Walking through by neighborhood earlier in the summer with a friend. We passed by one of the many well-cared for and redone mission style houses in town. In their side-yard was an old, large pear tree laden with ripening pears. They had a hand-painted sign leaning against the trunk of the tree. It read, “Please don’t pick our pears. Thank you.”
My friend and I laid eyes on it at about the same moment. His response was “That’s the wrong attitude. Look how many they have. They should share!”
My response was a bit different. I saw several things at once before I settled on something. First, I thought that these are their pears, and they are not obligated to share them. Then, I thought they must have experienced their tree being stripped of pears in secret more than once to feel the need to post a sign. Then I thought they certainly did have more than they could possibly eat, but perhaps they can them in jars as gifts each year, or give them to people that they have agreements with. Standing in the street looking at the lovely, fruitful tree there was no way for me to know their circumstances in order to decide what they should be doing.
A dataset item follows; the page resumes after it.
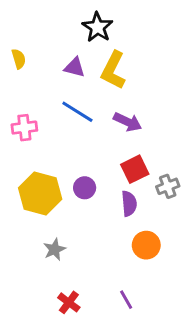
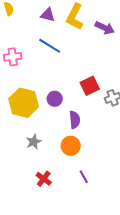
purple arrow: (128, 122) -> (105, 28), moved
purple semicircle: (129, 204) -> (75, 120), moved
orange circle: (146, 245) -> (71, 146), moved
I mused that if it were my tree and I needed pears for canning or to make income, I would place bushel baskets filled with the extra pears near the curb with a sign offering those to passersby.
I shared these thoughts with my friend. He saw the possibility of other possibilities. That there could be many scenarios that would make that sign not an expression of selfishness but of self-protection.
“There’s always another way to look at something,” I said.
As we walked along, it occurred to me that it’s divisive to decide what anyone else should be doing. I don’t mean this to include protection of our own and others’ safety in cases of egregious harm such as abuse or violence. But in this case, I’m speaking of our daily responses to one another’s choices about which we are ill-informed. Even if they share their reasons with us, we don’t know the completeness of another’s heart. Many past experiences, beliefs, and desires go into choosing even simple things.
So back to the pears. My friend’s lovely desire, the framework of his point of view, is for a world where people share and give and create goodness for themselves and others when they experience bounty. That’s a lovely paradigm. Until is is placed on another as a rationale for judgement.
I’d like to leave you with this: Perhaps holding an open and safe space for others to have their own moments of loveliness and fear, response and reaction would help allow room for understanding and therefore to create a more lovely world for ourselves and others.